§ **RAW DATA**

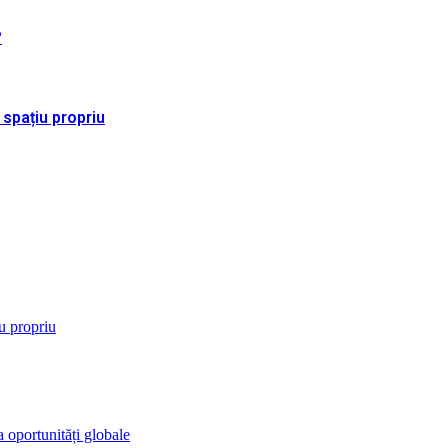
?
 spațiu propriu
iu propriu
 oportunități globale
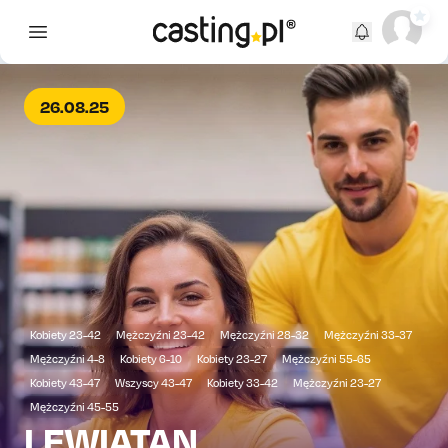
Open main menu
26.08.25
Kobiety 23-42
Mężczyźni 23-42
Mężczyźni 28-32
Mężczyźni 33-37
Mężczyźni 4-8
Kobiety 6-10
Kobiety 23-27
Mężczyźni 55-65
Kobiety 43-47
Wszyscy 43-47
Kobiety 33-42
Mężczyźni 23-27
Mężczyźni 45-55
LEWIATAN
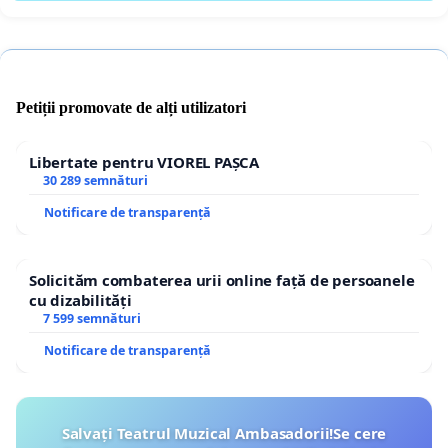
Petiții promovate de alți utilizatori
Libertate pentru VIOREL PAȘCA
30 289 semnături
Notificare de transparență
Solicităm combaterea urii online față de persoanele
cu dizabilități
7 599 semnături
Notificare de transparență
Salvați Teatrul Muzical Ambasadorii!Se cere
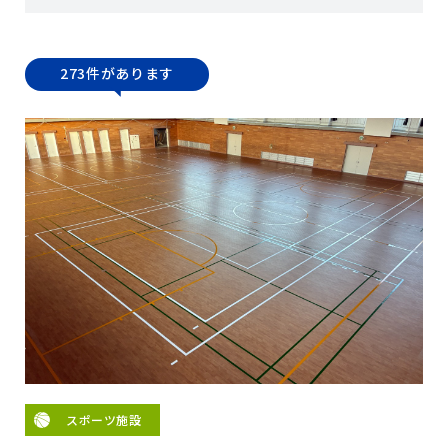
273件があります
スポーツ施設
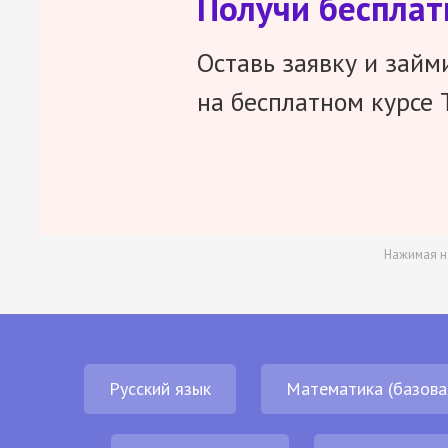
Получи беспла
Оставь заявку и займ
на бесплатном курсе 
Нажимая н
Русский язык
Математика (базова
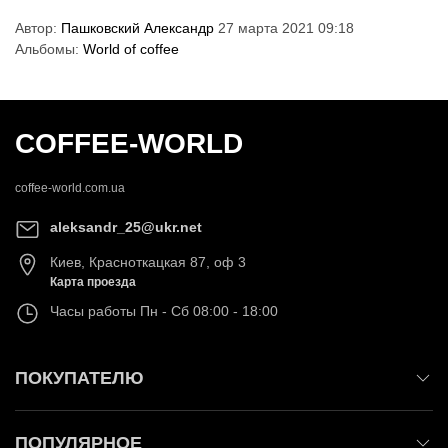
Автор:
Пашковский Александр
27 марта 2021 09:18
Альбомы:
World of coffee
COFFEE-WORLD
coffee-world.com.ua
aleksandr_25@ukr.net
Киев
,
Красноткацкая 87, оф 3
Карта проезда
Часы работы
Пн - Сб 08:00 - 18:00
ПОКУПАТЕЛЮ
ПОПУЛЯРНОЕ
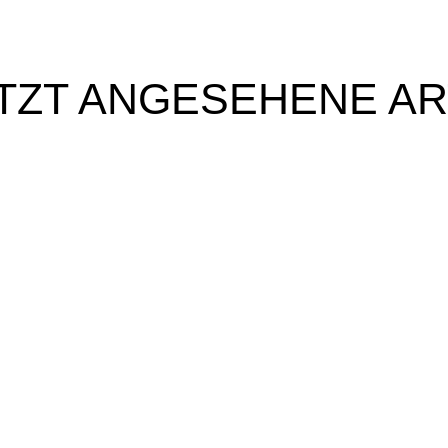
TZT ANGESEHENE AR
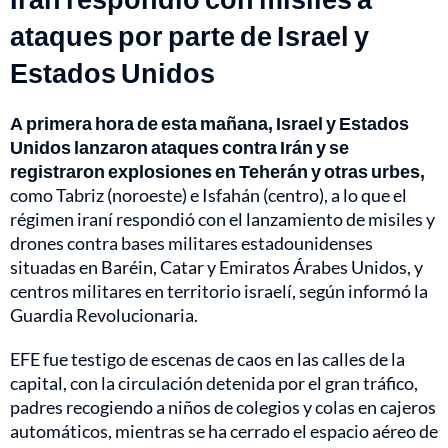
ataques por parte de Israel y
Estados Unidos
A primera hora de esta mañana, Israel y Estados
Unidos lanzaron ataques contra Irán y se
registraron explosiones en Teherán y otras urbes,
como Tabriz (noroeste) e Isfahán (centro), a lo que el
régimen iraní respondió con el lanzamiento de misiles y
drones contra bases militares estadounidenses
situadas en Baréin, Catar y Emiratos Árabes Unidos, y
centros militares en territorio israelí, según informó la
Guardia Revolucionaria.
EFE fue testigo de escenas de caos en las calles de la
capital, con la circulación detenida por el gran tráfico,
padres recogiendo a niños de colegios y colas en cajeros
automáticos, mientras se ha cerrado el espacio aéreo de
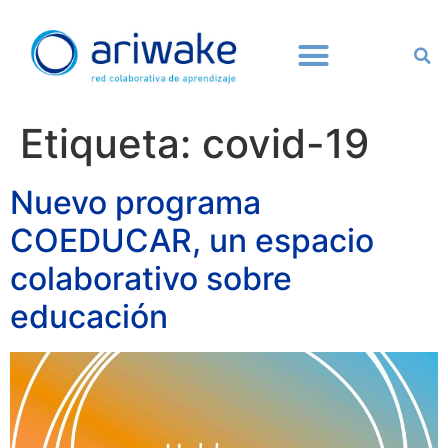
Etiqueta:
covid-19
Nuevo programa
COEDUCAR, un espacio
colaborativo sobre
educación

§ **AIM OF THE TASK**
Here the job is to print all the data exactly, skipping any image.

§ **ANSWER FOR THE TASK**
?
 spațiu propriu
iu propriu
 oportunități globale
Open main menu
26.08.25
Kobiety 23-42
Mężczyźni 23-42
Mężczyźni 28-32
Mężczyźni 33-37
Mężczyźni 4-8
Kobiety 6-10
Kobiety 23-27
Mężczyźni 55-65
Kobiety 43-47
Wszyscy 43-47
Kobiety 33-42
Mężczyźni 23-27
Mężczyźni 45-55
LEWIATAN
Petiții promovate de alți utilizatori
Libertate pentru VIOREL PAȘCA
30 289 semnături
Notificare de transparență
Solicităm combaterea urii online față de persoanele
cu dizabilități
7 599 semnături
Notificare de transparență
Salvați Teatrul Muzical Ambasadorii!Se cere
273件があります
スポーツ施設
Получи беспла
Оставь заявку и займ
на бесплатном курсе 
Нажимая н
Русский язык
Математика (базова
Автор:
Пашковский Александр
27 марта 2021 09:18
Альбомы:
World of coffee
COFFEE-WORLD
coffee-world.com.ua
aleksandr_25@ukr.net
Киев
,
Красноткацкая 87, оф 3
Карта проезда
Часы работы
Пн - Сб 08:00 - 18:00
ПОКУПАТЕЛЮ
ПОПУЛЯРНОЕ
TZT ANGESEHENE AR
ataques por parte de Israel y
Estados Unidos
A primera hora de esta mañana, Israel y Estados
Unidos lanzaron ataques contra Irán y se
registraron explosiones en Teherán y otras urbes,
como Tabriz (noroeste) e Isfahán (centro), a lo que el
régimen iraní respondió con el lanzamiento de misiles y
drones contra bases militares estadounidenses
situadas en Baréin, Catar y Emiratos Árabes Unidos, y
centros militares en territorio israelí, según informó la
Guardia Revolucionaria.
EFE fue testigo de escenas de caos en las calles de la
capital, con la circulación detenida por el gran tráfico,
padres recogiendo a niños de colegios y colas en cajeros
automáticos, mientras se ha cerrado el espacio aéreo de
Etiqueta:
covid-19
Nuevo programa
COEDUCAR, un espacio
colaborativo sobre
educación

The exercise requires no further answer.